His military career was curtailed with the death of his father-in-law, King George VI. It was Phillip, who was given the burden of telling Elizabeth that her father had died. From that moment on, both Phillip and Elizabeth’s lives changed forever, Phillip was now the consort to the Queen. Even Phillip has acknowledged, being husband to the Queen was an incredibly important and tiring role, filled with sacrifices. Yet, instead of dwelling on this aspect, the Duke made use of his position and strength of character to help as many people as possible. 

Particularly keen on the welfare of children, one of his most famous accomplishments was launching his outstandingly successful Duke of Edinburgh’s Award in 1956. Since the launch, over 10 million youths, in over 130 countries have participated in the award. A statistic the Duke was said to be immensely proud of. 

Phillip also took great interest in nature and science. He was commended throughout his life for his efforts in raising publicity for conservation of the world’s forests and oceans. He was a perfect choice for the first president of the World Wild Fund for Nature. 

He remained active well into his later years. He always showed a passion for sport, in particular, polo and cricket and he represented Great Britain at carriage driving in six World and three European Championships. Phillip was side-by-side with the Queen as England were handed the Football World Cup trophy after defeating West Germany 4-2 at Wembley in the famous 1966 tournament. 

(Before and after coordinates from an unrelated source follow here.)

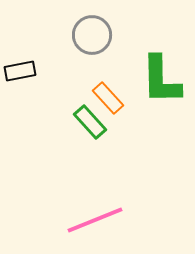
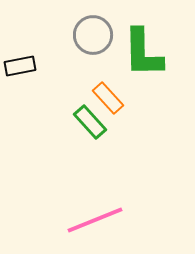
gray circle: moved 1 px right
black rectangle: moved 5 px up
green L-shape: moved 18 px left, 27 px up
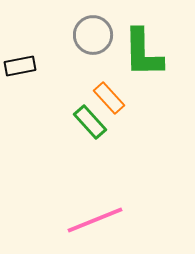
orange rectangle: moved 1 px right
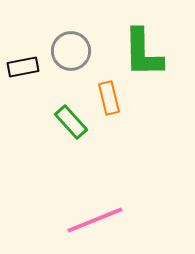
gray circle: moved 22 px left, 16 px down
black rectangle: moved 3 px right, 1 px down
orange rectangle: rotated 28 degrees clockwise
green rectangle: moved 19 px left
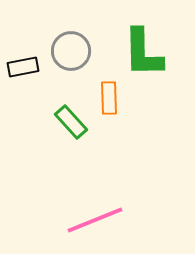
orange rectangle: rotated 12 degrees clockwise
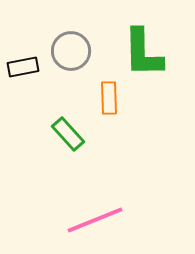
green rectangle: moved 3 px left, 12 px down
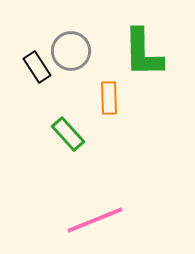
black rectangle: moved 14 px right; rotated 68 degrees clockwise
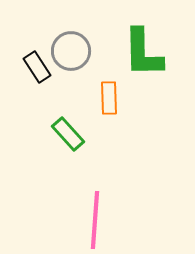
pink line: rotated 64 degrees counterclockwise
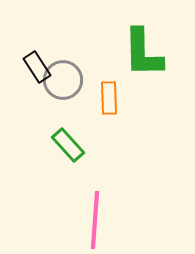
gray circle: moved 8 px left, 29 px down
green rectangle: moved 11 px down
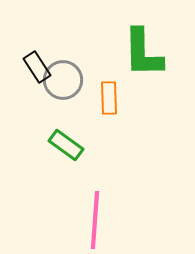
green rectangle: moved 2 px left; rotated 12 degrees counterclockwise
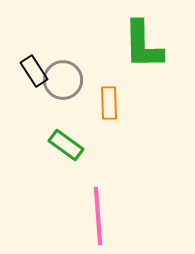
green L-shape: moved 8 px up
black rectangle: moved 3 px left, 4 px down
orange rectangle: moved 5 px down
pink line: moved 3 px right, 4 px up; rotated 8 degrees counterclockwise
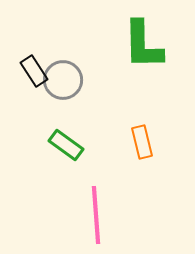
orange rectangle: moved 33 px right, 39 px down; rotated 12 degrees counterclockwise
pink line: moved 2 px left, 1 px up
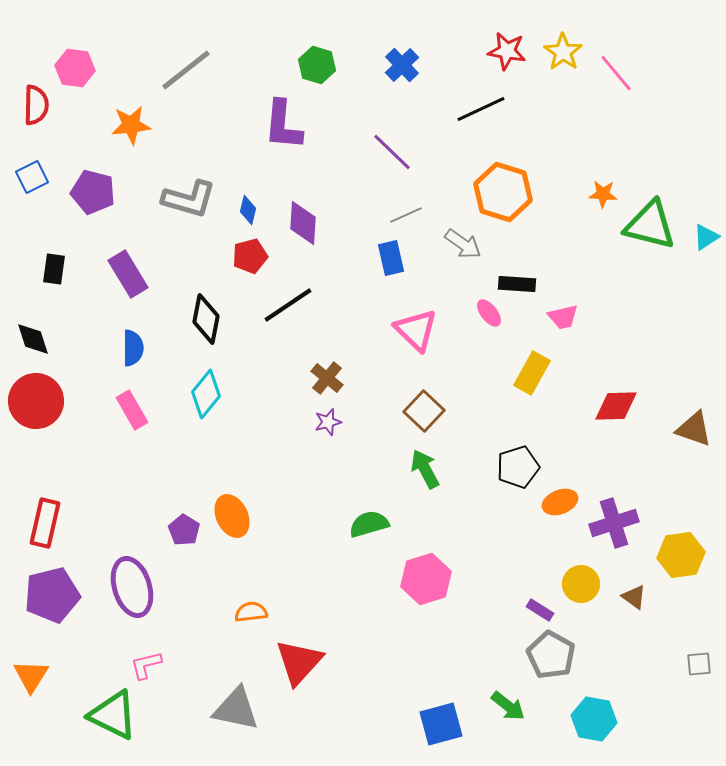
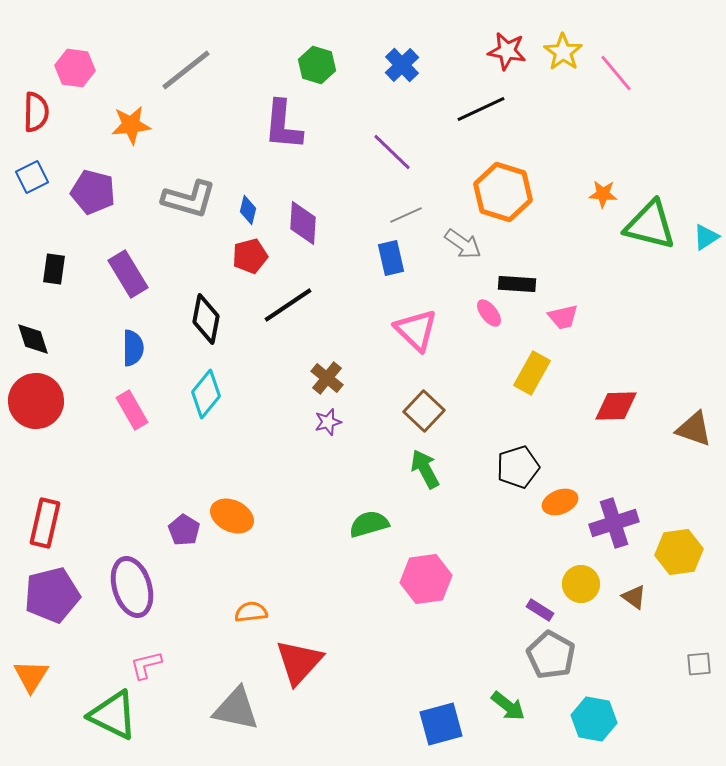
red semicircle at (36, 105): moved 7 px down
orange ellipse at (232, 516): rotated 39 degrees counterclockwise
yellow hexagon at (681, 555): moved 2 px left, 3 px up
pink hexagon at (426, 579): rotated 9 degrees clockwise
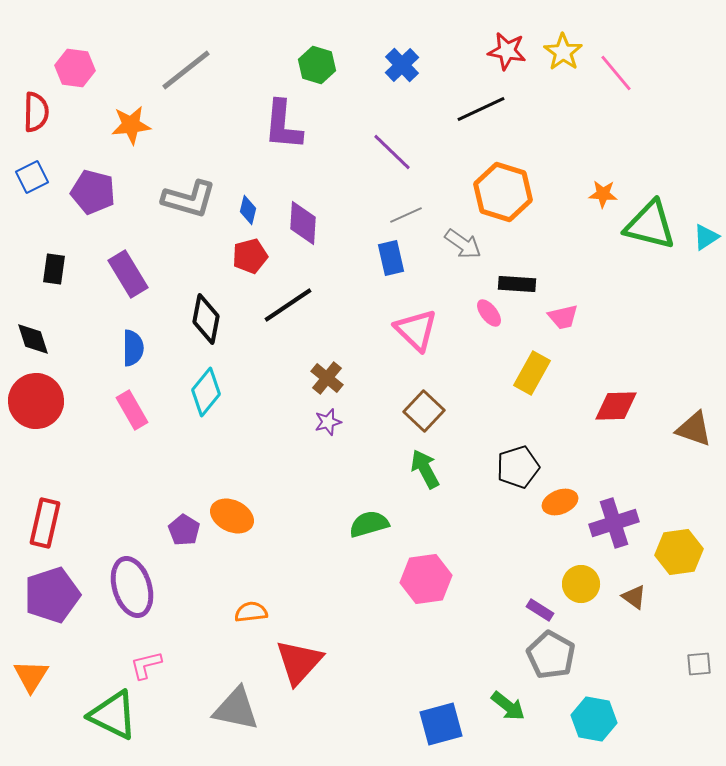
cyan diamond at (206, 394): moved 2 px up
purple pentagon at (52, 595): rotated 4 degrees counterclockwise
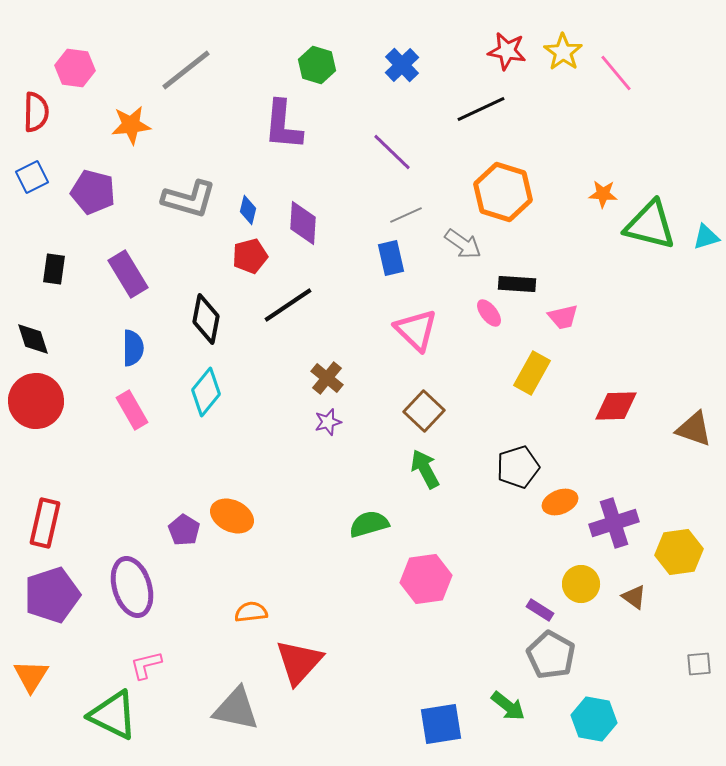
cyan triangle at (706, 237): rotated 16 degrees clockwise
blue square at (441, 724): rotated 6 degrees clockwise
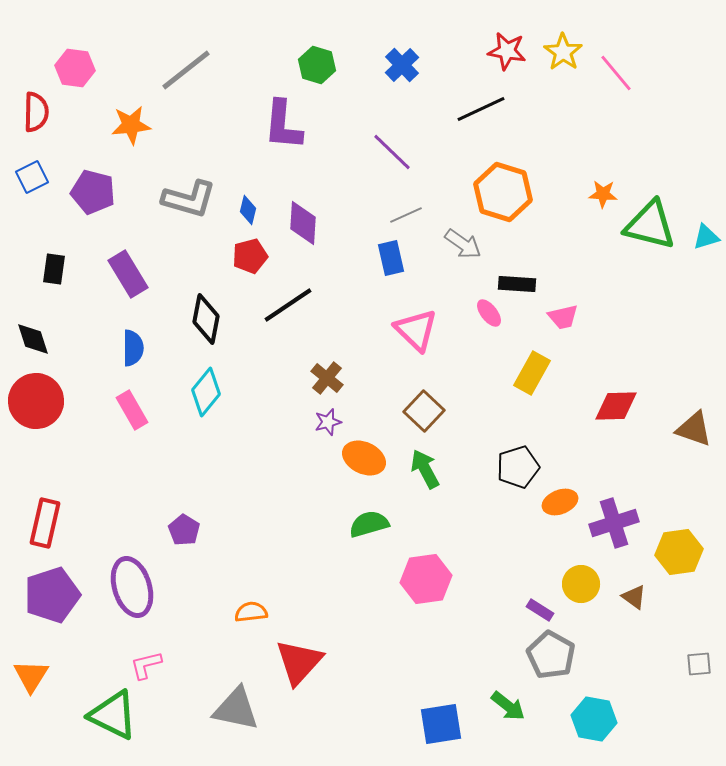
orange ellipse at (232, 516): moved 132 px right, 58 px up
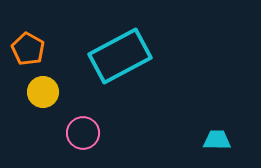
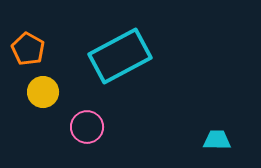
pink circle: moved 4 px right, 6 px up
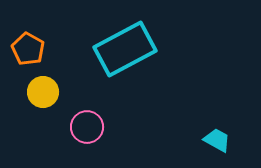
cyan rectangle: moved 5 px right, 7 px up
cyan trapezoid: rotated 28 degrees clockwise
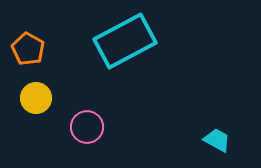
cyan rectangle: moved 8 px up
yellow circle: moved 7 px left, 6 px down
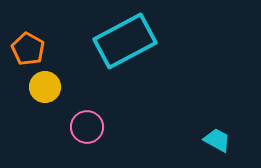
yellow circle: moved 9 px right, 11 px up
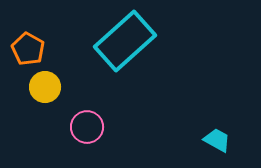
cyan rectangle: rotated 14 degrees counterclockwise
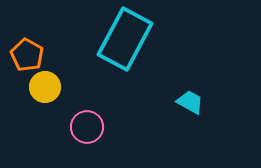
cyan rectangle: moved 2 px up; rotated 20 degrees counterclockwise
orange pentagon: moved 1 px left, 6 px down
cyan trapezoid: moved 27 px left, 38 px up
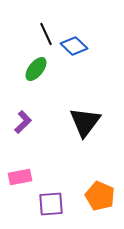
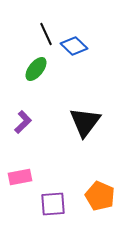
purple square: moved 2 px right
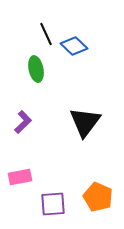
green ellipse: rotated 50 degrees counterclockwise
orange pentagon: moved 2 px left, 1 px down
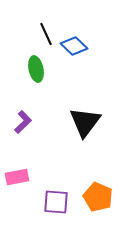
pink rectangle: moved 3 px left
purple square: moved 3 px right, 2 px up; rotated 8 degrees clockwise
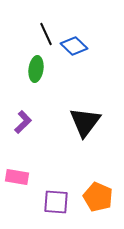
green ellipse: rotated 20 degrees clockwise
pink rectangle: rotated 20 degrees clockwise
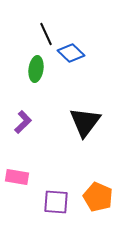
blue diamond: moved 3 px left, 7 px down
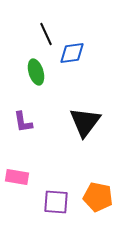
blue diamond: moved 1 px right; rotated 52 degrees counterclockwise
green ellipse: moved 3 px down; rotated 25 degrees counterclockwise
purple L-shape: rotated 125 degrees clockwise
orange pentagon: rotated 12 degrees counterclockwise
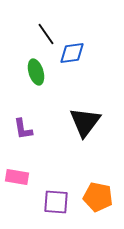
black line: rotated 10 degrees counterclockwise
purple L-shape: moved 7 px down
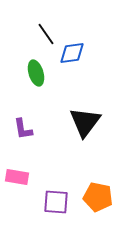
green ellipse: moved 1 px down
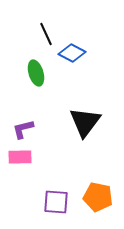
black line: rotated 10 degrees clockwise
blue diamond: rotated 36 degrees clockwise
purple L-shape: rotated 85 degrees clockwise
pink rectangle: moved 3 px right, 20 px up; rotated 10 degrees counterclockwise
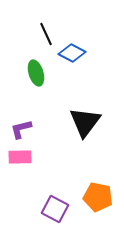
purple L-shape: moved 2 px left
purple square: moved 1 px left, 7 px down; rotated 24 degrees clockwise
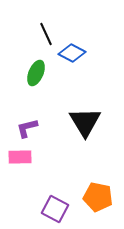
green ellipse: rotated 40 degrees clockwise
black triangle: rotated 8 degrees counterclockwise
purple L-shape: moved 6 px right, 1 px up
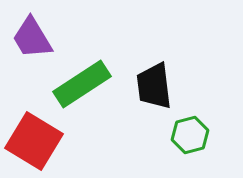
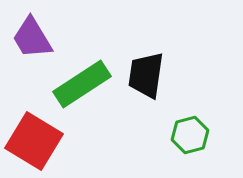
black trapezoid: moved 8 px left, 11 px up; rotated 15 degrees clockwise
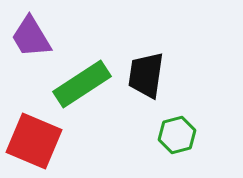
purple trapezoid: moved 1 px left, 1 px up
green hexagon: moved 13 px left
red square: rotated 8 degrees counterclockwise
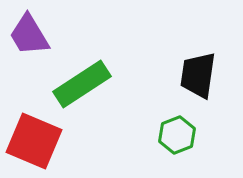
purple trapezoid: moved 2 px left, 2 px up
black trapezoid: moved 52 px right
green hexagon: rotated 6 degrees counterclockwise
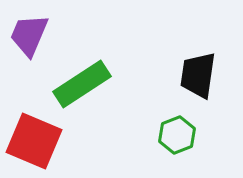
purple trapezoid: rotated 54 degrees clockwise
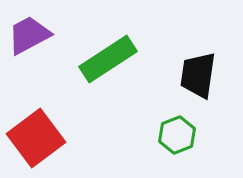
purple trapezoid: rotated 39 degrees clockwise
green rectangle: moved 26 px right, 25 px up
red square: moved 2 px right, 3 px up; rotated 30 degrees clockwise
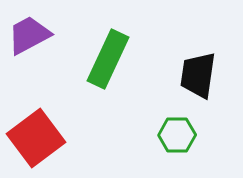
green rectangle: rotated 32 degrees counterclockwise
green hexagon: rotated 21 degrees clockwise
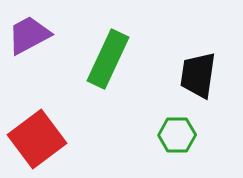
red square: moved 1 px right, 1 px down
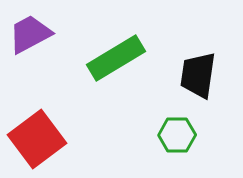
purple trapezoid: moved 1 px right, 1 px up
green rectangle: moved 8 px right, 1 px up; rotated 34 degrees clockwise
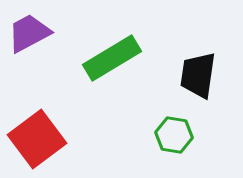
purple trapezoid: moved 1 px left, 1 px up
green rectangle: moved 4 px left
green hexagon: moved 3 px left; rotated 9 degrees clockwise
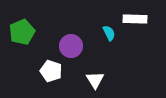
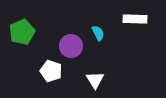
cyan semicircle: moved 11 px left
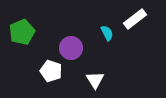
white rectangle: rotated 40 degrees counterclockwise
cyan semicircle: moved 9 px right
purple circle: moved 2 px down
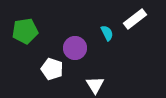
green pentagon: moved 3 px right, 1 px up; rotated 15 degrees clockwise
purple circle: moved 4 px right
white pentagon: moved 1 px right, 2 px up
white triangle: moved 5 px down
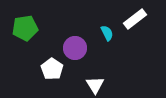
green pentagon: moved 3 px up
white pentagon: rotated 15 degrees clockwise
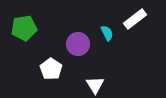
green pentagon: moved 1 px left
purple circle: moved 3 px right, 4 px up
white pentagon: moved 1 px left
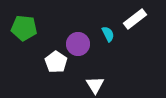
green pentagon: rotated 15 degrees clockwise
cyan semicircle: moved 1 px right, 1 px down
white pentagon: moved 5 px right, 7 px up
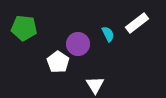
white rectangle: moved 2 px right, 4 px down
white pentagon: moved 2 px right
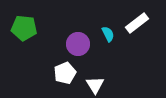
white pentagon: moved 7 px right, 11 px down; rotated 15 degrees clockwise
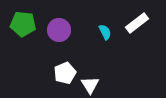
green pentagon: moved 1 px left, 4 px up
cyan semicircle: moved 3 px left, 2 px up
purple circle: moved 19 px left, 14 px up
white triangle: moved 5 px left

The Duke was a natural leader, a true gentleman with an unforgettable sense of humour, and a strong willed, independent man. Even though his job title forced him to play second fiddle, Buckingham Palace calculated that, on his retirement from public duty, Prince Phillip had completed 22,219 solo engagements since 1952. 

Many will recognise Phillip’s achievements across the world. He was involved in over 750 organisations, serving as president, patron or member and his work for charities over his lifetime serves as a lesson for all of us. 

Yet, the Duke always said, his one job was to ensure his wife, the Queen, could effectively rule our great nation effectively with grace. 

Prince Phillip’s service to Queen and Country has no parallels. To mark the couple’s golden wedding anniversary, the Queen said, “He is someone who doesn’t take easily to compliments, but he has quite simply been my strength and stay all these years. And I, and his whole family, and this and many other countries, owe him a debt greater than he would ever claim or we shall ever know.”